Ray Dargen, businessman-developer, was also mad, truculence incarnate with a diamond ring on its right pinky. Fifteen years earlier, an old man named Williston had found trace elements of gold in a creek near Wolf Butte. The county assayer owed Dargen a favor and had called him the same day Williston came to the assayer’s office. Dargen then bought the claim from Williston for $3,000. Eventually, under the Mining Law of 1872, Dargen had been able to purchase Wolf Butte plus 1,500 acres surrounding it for almost nothing. That had turned out to be a little tricky, since the Indians objected to the transfer of public land containing burial mounds into private hands, but Ray Dargen used his political connections and got it done.
Rocks falling from the butte crushed the first crew of mining engineers he sent out there. Ray Dargen had not been moved. As he said to his wife, “The idiots should’ve known better than to camp that close to the cliff.”

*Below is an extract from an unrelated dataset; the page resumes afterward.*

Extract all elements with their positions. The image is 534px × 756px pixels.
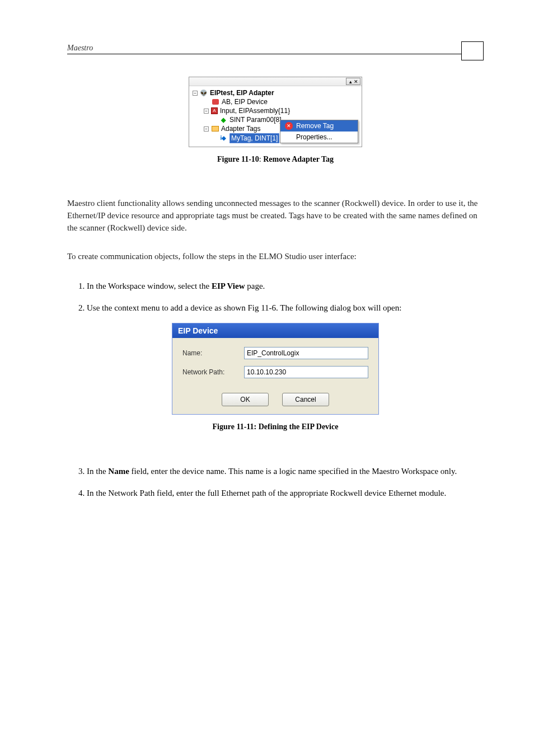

A second crew was more cautious, finished the work, and reported to Dargen that the gold had come from a small vein not worth the cost it would take to mine it. They had also told him there was evidence of ceremonial fires on the butte and strange symbols carved into the rock up there, not to mention what sounded like wings late at night when they were in their tents. But Ray Dargen was interested in gold, not what he had called “Indian charms and other whoopee.”
So he was stuck with 1,500 acres of rolling, rocky, dry land, and he rasped his teeth whenever he thought of all that worthless ground just lying out there with nobody else around dumb enough to buy it from him. The idea of being in business was to make money, not to spend money. That’s how he saw it, and he was still paying taxes on worthless property.
Two years after he bought the land, there had been quite a stir about the Indian mounds on the other side of the butte, on property he owned. The anthropologist had seemed harmless enough when he asked permission to survey and possibly excavate the site, and Ray Dargen was busy with other projects, so Dargen had given written permission for the work to proceed but said to keep him posted on what they were doing. Then it gradually occurred to him that somehow money could be made out of all this sacred Indian ground stuff. Too bad about the anthropologist falling from a butte and getting killed a while later, but that break in the action had given him time to withdraw his permission and boot the scientific types out of there.